Center for Bioinformatics and Genomics, Department of Global Biostatistics and Data Science, Tulane University School of Public Health and Tropical Medicine, New Orleans, LA, 70112, USA.
Department of Biomedical Engineering, Tulane University, New Orleans, LA, 70118, USA.
Sci Rep. 2019 Jul 26;9(1):10863. doi: 10.1038/s41598-019-47362-7.

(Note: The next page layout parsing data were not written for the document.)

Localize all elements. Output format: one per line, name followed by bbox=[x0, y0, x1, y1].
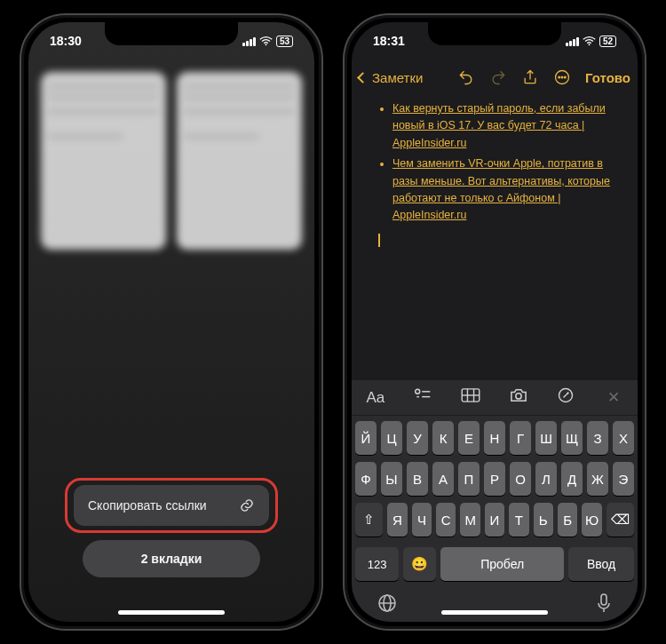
key-Й[interactable]: Й bbox=[355, 421, 377, 455]
key-Т[interactable]: Т bbox=[509, 503, 528, 537]
key-А[interactable]: А bbox=[432, 462, 454, 496]
wifi-icon bbox=[259, 36, 273, 46]
key-М[interactable]: М bbox=[460, 503, 480, 537]
redo-icon bbox=[489, 68, 507, 86]
format-table-icon[interactable] bbox=[452, 388, 489, 407]
key-Е[interactable]: Е bbox=[458, 421, 480, 455]
phone-right-notes: 18:31 52 Заметки Готово Как вернут bbox=[343, 13, 646, 631]
back-button[interactable]: Заметки bbox=[359, 70, 423, 85]
notch bbox=[428, 22, 561, 45]
svg-point-14 bbox=[516, 394, 521, 399]
key-Э[interactable]: Э bbox=[613, 462, 634, 496]
mic-icon[interactable] bbox=[595, 592, 613, 614]
globe-icon[interactable] bbox=[377, 592, 398, 614]
annotation-highlight bbox=[65, 478, 278, 533]
notch bbox=[105, 22, 238, 45]
key-enter[interactable]: Ввод bbox=[568, 547, 634, 581]
tab-card[interactable] bbox=[41, 72, 166, 250]
key-Ы[interactable]: Ы bbox=[381, 462, 402, 496]
home-indicator[interactable] bbox=[118, 610, 225, 615]
format-text-icon[interactable]: Aa bbox=[357, 389, 394, 407]
key-space[interactable]: Пробел bbox=[440, 547, 564, 581]
key-⌫[interactable]: ⌫ bbox=[607, 503, 634, 537]
key-emoji[interactable]: 😀 bbox=[403, 547, 436, 581]
key-Я[interactable]: Я bbox=[387, 503, 407, 537]
note-content[interactable]: Как вернуть старый пароль, если забыли н… bbox=[378, 100, 622, 247]
key-123[interactable]: 123 bbox=[355, 547, 399, 581]
tab-count-button[interactable]: 2 вкладки bbox=[83, 540, 260, 577]
svg-point-0 bbox=[265, 44, 266, 45]
svg-point-3 bbox=[559, 76, 560, 78]
key-Ю[interactable]: Ю bbox=[582, 503, 601, 537]
key-Ь[interactable]: Ь bbox=[534, 503, 553, 537]
key-Ч[interactable]: Ч bbox=[412, 503, 432, 537]
key-Ш[interactable]: Ш bbox=[535, 421, 557, 455]
keyboard: Aa ✕ ЙЦУКЕНГШЩЗХ ФЫВАПРОЛДЖЭ ⇧ЯЧСМИТЬБ bbox=[352, 380, 638, 622]
key-У[interactable]: У bbox=[407, 421, 428, 455]
key-К[interactable]: К bbox=[432, 421, 454, 455]
notes-toolbar: Заметки Готово bbox=[352, 60, 638, 95]
format-camera-icon[interactable] bbox=[500, 387, 537, 408]
format-checklist-icon[interactable] bbox=[404, 387, 441, 408]
key-З[interactable]: З bbox=[587, 421, 608, 455]
cellular-icon bbox=[566, 36, 579, 46]
tab-card[interactable] bbox=[177, 72, 302, 250]
safari-tabs[interactable] bbox=[41, 72, 302, 250]
key-Л[interactable]: Л bbox=[535, 462, 557, 496]
text-cursor bbox=[378, 234, 380, 247]
key-П[interactable]: П bbox=[458, 462, 480, 496]
key-⇧[interactable]: ⇧ bbox=[355, 503, 383, 537]
key-Б[interactable]: Б bbox=[558, 503, 577, 537]
key-С[interactable]: С bbox=[436, 503, 456, 537]
svg-point-1 bbox=[588, 44, 590, 45]
key-В[interactable]: В bbox=[407, 462, 428, 496]
undo-icon[interactable] bbox=[457, 68, 475, 86]
done-button[interactable]: Готово bbox=[585, 70, 630, 85]
svg-point-5 bbox=[564, 76, 566, 78]
format-marker-icon[interactable] bbox=[547, 386, 584, 409]
key-И[interactable]: И bbox=[485, 503, 504, 537]
svg-rect-19 bbox=[601, 594, 607, 605]
key-Ж[interactable]: Ж bbox=[587, 462, 608, 496]
key-Ф[interactable]: Ф bbox=[355, 462, 377, 496]
format-close-icon[interactable]: ✕ bbox=[595, 388, 632, 407]
battery-badge: 53 bbox=[276, 36, 293, 47]
svg-point-4 bbox=[561, 76, 563, 78]
battery-badge: 52 bbox=[599, 36, 616, 47]
format-toolbar: Aa ✕ bbox=[352, 380, 638, 416]
key-Щ[interactable]: Щ bbox=[561, 421, 583, 455]
more-icon[interactable] bbox=[553, 68, 571, 86]
key-Г[interactable]: Г bbox=[510, 421, 531, 455]
status-time: 18:30 bbox=[50, 34, 82, 48]
cellular-icon bbox=[242, 36, 256, 46]
phone-left-safari: 18:30 53 Скопировать ссылки bbox=[20, 13, 323, 631]
key-Д[interactable]: Д bbox=[561, 462, 583, 496]
note-link-item[interactable]: Как вернуть старый пароль, если забыли н… bbox=[392, 100, 622, 152]
svg-point-6 bbox=[416, 389, 420, 394]
key-Х[interactable]: Х bbox=[613, 421, 634, 455]
key-Ц[interactable]: Ц bbox=[381, 421, 402, 455]
key-Р[interactable]: Р bbox=[484, 462, 505, 496]
status-time: 18:31 bbox=[373, 34, 405, 48]
note-link-item[interactable]: Чем заменить VR-очки Apple, потратив в р… bbox=[392, 155, 622, 225]
wifi-icon bbox=[583, 36, 596, 46]
key-Н[interactable]: Н bbox=[484, 421, 505, 455]
share-icon[interactable] bbox=[521, 68, 539, 86]
home-indicator[interactable] bbox=[441, 610, 548, 615]
key-О[interactable]: О bbox=[510, 462, 531, 496]
chevron-left-icon bbox=[357, 72, 369, 83]
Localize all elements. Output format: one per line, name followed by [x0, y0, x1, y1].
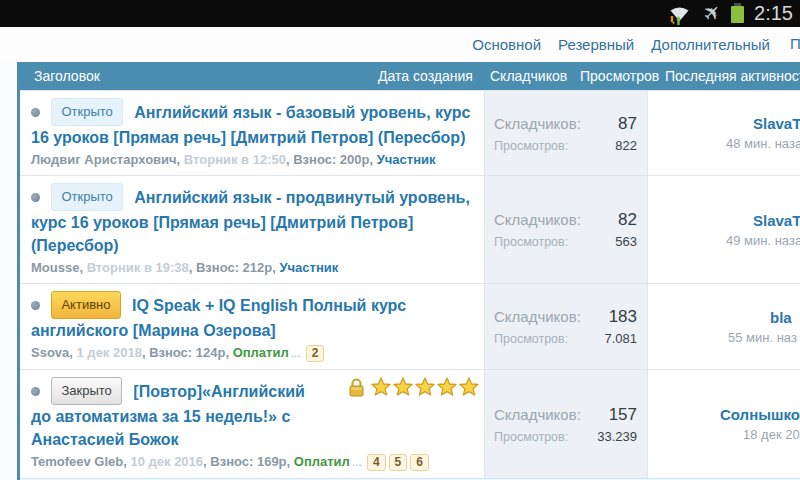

Differential network analysis investigates how the network of connected genes changes from one condition to another and has become a prevalent tool to provide a deeper and more comprehensive understanding of the molecular etiology of complex diseases. Based on the asymptotically normal estimation of large Gaussian graphical model (GGM) in the high-dimensional setting, we developed a computationally efficient test for differential network analysis through testing the equality of two precision matrices, which summarize the conditional dependence network structures of the genes. Additionally, we applied a multiple testing procedure to infer the differential network structure with false discovery rate (FDR) control. Through extensive simulation studies with different combinations of parameters including sample size, number of vertices, level of heterogeneity and graph structure, we demonstrated that our method performed much better than the current available methods in terms of accuracy and computational time. In real data analysis on lung adenocarcinoma, we revealed a differential network with 3503 nodes and 2550 edges, which consisted of 50 clusters with an FDR threshold at 0.05. Many of the top gene pairs in the differential network have been reported relevant to human cancers. Our method represents a powerful tool of network analysis for high-dimensional biological data.
差异网络分析研究连接基因的网络如何从一种状态转变为另一种状态,已成为深入全面了解复杂疾病分子病因的流行工具。基于高维环境中大型高斯图形模型(GGM)的渐近正态估计,我们通过检验两个精度矩阵的相等性,开发了一种用于差异网络分析的计算高效检验方法,这两个精度矩阵总结了基因的条件依赖网络结构。此外,我们应用多重检验程序,通过控制错误发现率(FDR)推断差异网络结构。通过对不同参数组合(包括样本量、顶点数量、异质性水平和图形结构)的广泛模拟研究,我们证明了我们的方法在准确性和计算时间方面都优于当前可用的方法。在肺腺癌的实际数据分析中,我们揭示了一个包含 3503 个节点和 2550 个边的差异网络,该网络由 50 个具有 FDR 阈值为 0.05 的聚类组成。差异网络中的许多顶级基因对已被报道与人类癌症有关。我们的方法代表了一种用于高维生物数据的网络分析的强大工具。